Blumen, Wochenmarkt und Sundowner-Bier: Eine Liebeserklärung an Laim

© Jessica Tovenrath

Als klar war, dass ich von Stuttgart nach München ziehen würde, ging der Kopf-Kinotrailer für mein neues Leben los: Mit Laptop schlendere ich morgens in ein fancy Café, um bei einem großen Hafercappu Mails zu checken. In der Mittagspause dippe ich die Zehen in die Isar, mache Afterwork-Spritz-Pläne und bääähm! Dann kam Corona (again) und die Realitätsklatsche. Mitten im Lockdown zog ich mitten ins Nirgendwo so wie manche Zentral-Münchner*innen Laim überdramatisch lokalisieren. Tatsächlich liegt der Stadtteil zwischen der Schwanthalerhöhe im Laimer Osten sowie Pasing im Westen oder auch: zwischen Hirschgarten und Gans am Wasser. Mein Freund wohnte dort bereits in einer WG am Laimer Platz, die sich gerade auflöste, als wir auf Wohnungssuche in den üblichen beliebten Vierteln waren. Und was soll ich sagen, im Hinblick auf die Coronasituation und den Horror-Mietpreisen, sprachen alle Zeichen der Vernunft dafür, dass wir die ehemalige Männer-WG zu unserem Zuhause machen würden.

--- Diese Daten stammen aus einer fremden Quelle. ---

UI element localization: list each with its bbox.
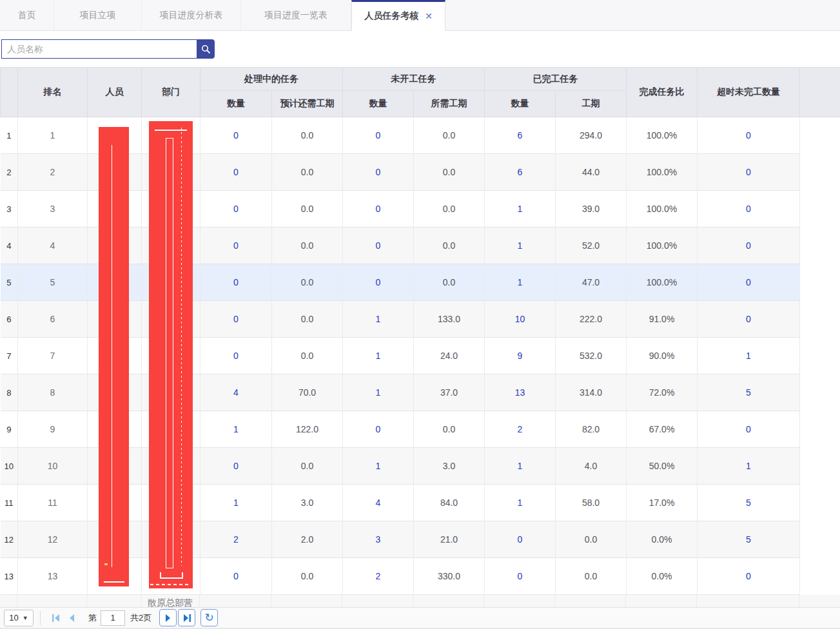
cell-completed-qty-link[interactable]: 13 bbox=[485, 374, 556, 411]
cell-completion-ratio: 0.0% bbox=[627, 558, 698, 595]
cell-completed-qty-link[interactable]: 0 bbox=[485, 521, 556, 558]
cell-overdue-link[interactable]: 0 bbox=[698, 227, 800, 264]
cell-completed-qty-link[interactable]: 9 bbox=[485, 338, 556, 374]
search-row bbox=[0, 31, 840, 67]
cell-not-started-qty-link[interactable]: 0 bbox=[343, 264, 414, 301]
search-input[interactable] bbox=[1, 39, 197, 59]
cell-completed-qty-link[interactable]: 1 bbox=[485, 191, 556, 227]
cell-completion-ratio: 100.0% bbox=[627, 117, 698, 154]
cell-completed-qty-link[interactable]: 1 bbox=[485, 448, 556, 485]
cell-completion-ratio: 17.0% bbox=[627, 485, 698, 521]
tab-label: 项目立项 bbox=[80, 10, 116, 21]
cell-not-started-qty-link[interactable]: 0 bbox=[343, 191, 414, 227]
cell-not-started-qty-link[interactable]: 0 bbox=[343, 117, 414, 154]
last-page-button[interactable] bbox=[178, 609, 195, 626]
cell-overdue-link[interactable]: 0 bbox=[698, 411, 800, 448]
cell-not-started-qty-link[interactable]: 0 bbox=[343, 411, 414, 448]
cell-processing-qty-link[interactable]: 1 bbox=[200, 411, 272, 448]
cell-processing-qty-link[interactable]: 1 bbox=[200, 485, 272, 521]
tab-home[interactable]: 首页 bbox=[0, 0, 54, 30]
tab-progress-overview[interactable]: 项目进度一览表 bbox=[241, 0, 351, 30]
cell-not-started-qty-link[interactable]: 1 bbox=[343, 374, 414, 411]
page-number-input[interactable] bbox=[101, 610, 125, 626]
cell-processing-qty-link[interactable]: 2 bbox=[200, 521, 272, 558]
cell-processing-qty-link[interactable]: 0 bbox=[200, 264, 272, 301]
cell-rank: 10 bbox=[18, 448, 88, 485]
cell-completed-duration: 4.0 bbox=[556, 448, 627, 485]
cell-completed-qty-link[interactable]: 6 bbox=[485, 117, 556, 154]
cell-completed-qty-link[interactable]: 2 bbox=[485, 411, 556, 448]
prev-page-button[interactable] bbox=[64, 610, 79, 626]
cell-completion-ratio: 0.0% bbox=[627, 521, 698, 558]
cell-completion-ratio: 72.0% bbox=[627, 374, 698, 411]
tab-personnel-assessment[interactable]: 人员任务考核 ✕ bbox=[351, 0, 445, 31]
cell-not-started-duration: 0.0 bbox=[414, 411, 485, 448]
cell-processing-qty-link[interactable]: 0 bbox=[200, 227, 272, 264]
cell-not-started-qty-link[interactable]: 1 bbox=[343, 448, 414, 485]
cell-processing-remaining: 0.0 bbox=[272, 338, 343, 374]
cell-overdue-link[interactable]: 5 bbox=[698, 521, 800, 558]
tab-label: 项目进度一览表 bbox=[264, 10, 327, 21]
page-prefix-label: 第 bbox=[88, 612, 97, 624]
cell-processing-qty-link[interactable]: 0 bbox=[200, 301, 272, 338]
cell-rank: 8 bbox=[18, 374, 88, 411]
cell-processing-qty-link[interactable]: 0 bbox=[200, 338, 272, 374]
cell-completed-qty-link[interactable]: 1 bbox=[485, 264, 556, 301]
tab-progress-analysis[interactable]: 项目进度分析表 bbox=[142, 0, 241, 30]
header-required-duration: 所需工期 bbox=[414, 91, 485, 117]
cell-rank: 13 bbox=[18, 558, 88, 595]
partial-row: 散原总部营 bbox=[0, 595, 840, 607]
cell-completed-duration: 0.0 bbox=[556, 558, 627, 595]
cell-completed-qty-link[interactable]: 6 bbox=[485, 154, 556, 191]
next-page-button[interactable] bbox=[159, 609, 177, 626]
row-index: 1 bbox=[1, 117, 18, 154]
cell-not-started-qty-link[interactable]: 2 bbox=[343, 558, 414, 595]
cell-not-started-duration: 330.0 bbox=[414, 558, 485, 595]
cell-not-started-qty-link[interactable]: 4 bbox=[343, 485, 414, 521]
cell-overdue-link[interactable]: 1 bbox=[698, 448, 800, 485]
cell-overdue-link[interactable]: 0 bbox=[698, 191, 800, 227]
cell-processing-qty-link[interactable]: 0 bbox=[200, 117, 272, 154]
cell-processing-qty-link[interactable]: 4 bbox=[200, 374, 272, 411]
search-button[interactable] bbox=[197, 39, 215, 59]
cell-processing-qty-link[interactable]: 0 bbox=[200, 191, 272, 227]
header-processing-remaining: 预计还需工期 bbox=[272, 91, 343, 117]
cell-not-started-qty-link[interactable]: 0 bbox=[343, 154, 414, 191]
page-size-select[interactable]: 10 ▼ bbox=[4, 610, 34, 626]
cell-not-started-duration: 0.0 bbox=[414, 154, 485, 191]
cell-completed-qty-link[interactable]: 1 bbox=[485, 227, 556, 264]
cell-overdue-link[interactable]: 5 bbox=[698, 485, 800, 521]
cell-processing-qty-link[interactable]: 0 bbox=[200, 154, 272, 191]
cell-completed-qty-link[interactable]: 10 bbox=[485, 301, 556, 338]
close-tab-icon[interactable]: ✕ bbox=[425, 11, 433, 21]
cell-overdue-link[interactable]: 0 bbox=[698, 264, 800, 301]
cell-processing-qty-link[interactable]: 0 bbox=[200, 558, 272, 595]
cell-overdue-link[interactable]: 0 bbox=[698, 117, 800, 154]
header-index bbox=[1, 68, 18, 117]
cell-completion-ratio: 100.0% bbox=[627, 191, 698, 227]
cell-processing-qty-link[interactable]: 0 bbox=[200, 448, 272, 485]
cell-completed-qty-link[interactable]: 0 bbox=[485, 558, 556, 595]
cell-filler bbox=[800, 338, 840, 374]
cell-filler bbox=[800, 227, 840, 264]
cell-overdue-link[interactable]: 0 bbox=[698, 154, 800, 191]
cell-not-started-qty-link[interactable]: 1 bbox=[343, 301, 414, 338]
header-not-started-qty: 数量 bbox=[343, 91, 414, 117]
first-page-icon bbox=[52, 614, 61, 622]
cell-overdue-link[interactable]: 0 bbox=[698, 301, 800, 338]
cell-not-started-qty-link[interactable]: 0 bbox=[343, 227, 414, 264]
cell-rank: 12 bbox=[18, 521, 88, 558]
refresh-button[interactable]: ↻ bbox=[200, 609, 218, 626]
partial-dept-text: 散原总部营 bbox=[141, 595, 200, 607]
first-page-button[interactable] bbox=[48, 610, 64, 626]
cell-not-started-qty-link[interactable]: 1 bbox=[343, 338, 414, 374]
cell-not-started-qty-link[interactable]: 3 bbox=[343, 521, 414, 558]
tab-project-initiation[interactable]: 项目立项 bbox=[54, 0, 142, 30]
chevron-down-icon: ▼ bbox=[23, 615, 28, 621]
cell-processing-remaining: 122.0 bbox=[272, 411, 343, 448]
cell-overdue-link[interactable]: 5 bbox=[698, 374, 800, 411]
cell-completed-qty-link[interactable]: 1 bbox=[485, 485, 556, 521]
cell-overdue-link[interactable]: 0 bbox=[698, 558, 800, 595]
cell-completed-duration: 82.0 bbox=[556, 411, 627, 448]
cell-overdue-link[interactable]: 1 bbox=[698, 338, 800, 374]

Ist ja nur eine Zwischenlösung haben wir gesagt – vor zwei Jahren.

Mittlerweile habe ich Laim und seine vielen Gesichter lieben gelernt – auch ohne Großstadtglamour und Isarnähe. Oder manchmal genau deshalb! Klar, der erste Eindruck ist meist geprägt von der trubeligen Landsberger oder Fürstenrieder Straße, die sich wie ein Reißverschluss durch Imbissbuden, Friseurläden und Supermarktketten zieht. Doch schaut man über den mehrspurigen Straßenrand hinaus, überrascht Laim mit charmanter Dorfidylle, Siedlungen voller Geschichte, grünen Tischtennis-Oasen, und ein paar wenige Cityvibes. Für Letzteres sorgt vor allem das Steinchen Kulturcafé. Ein Happyplace im Freien, der alle Generationen zwischen Graffitis zusammenbringt, Livemusik im Programm hat – und wichtig: Hafermilch-Cappuccino. Auf dem Weg dorthin bleibe ich eigentlich immer am Schaufenster von „Bücher Hacker“ kleben. Mein Herz hüpft bei der Auswahl an schönen Postkarten und neuen Bestsellern. On top gibt es immer freundliche Beratungsgespräche und eine Brise Sandwichduft vom Subway nebenan, wenn die Ladentür aufgeht. Mit Lesestoff und Paulaner Spezi radle ich nach Feierabend oft durch die schmucken Altbausiedlungen Richtung Pasing und fühle mich dabei wie eine Zeitreisende. Angekommen im großen Landschaftspark suche ich eine Bank mitten im Grünen und schalte mich beim Lesen in den Flugmodus. Seelenyoga mal tausend.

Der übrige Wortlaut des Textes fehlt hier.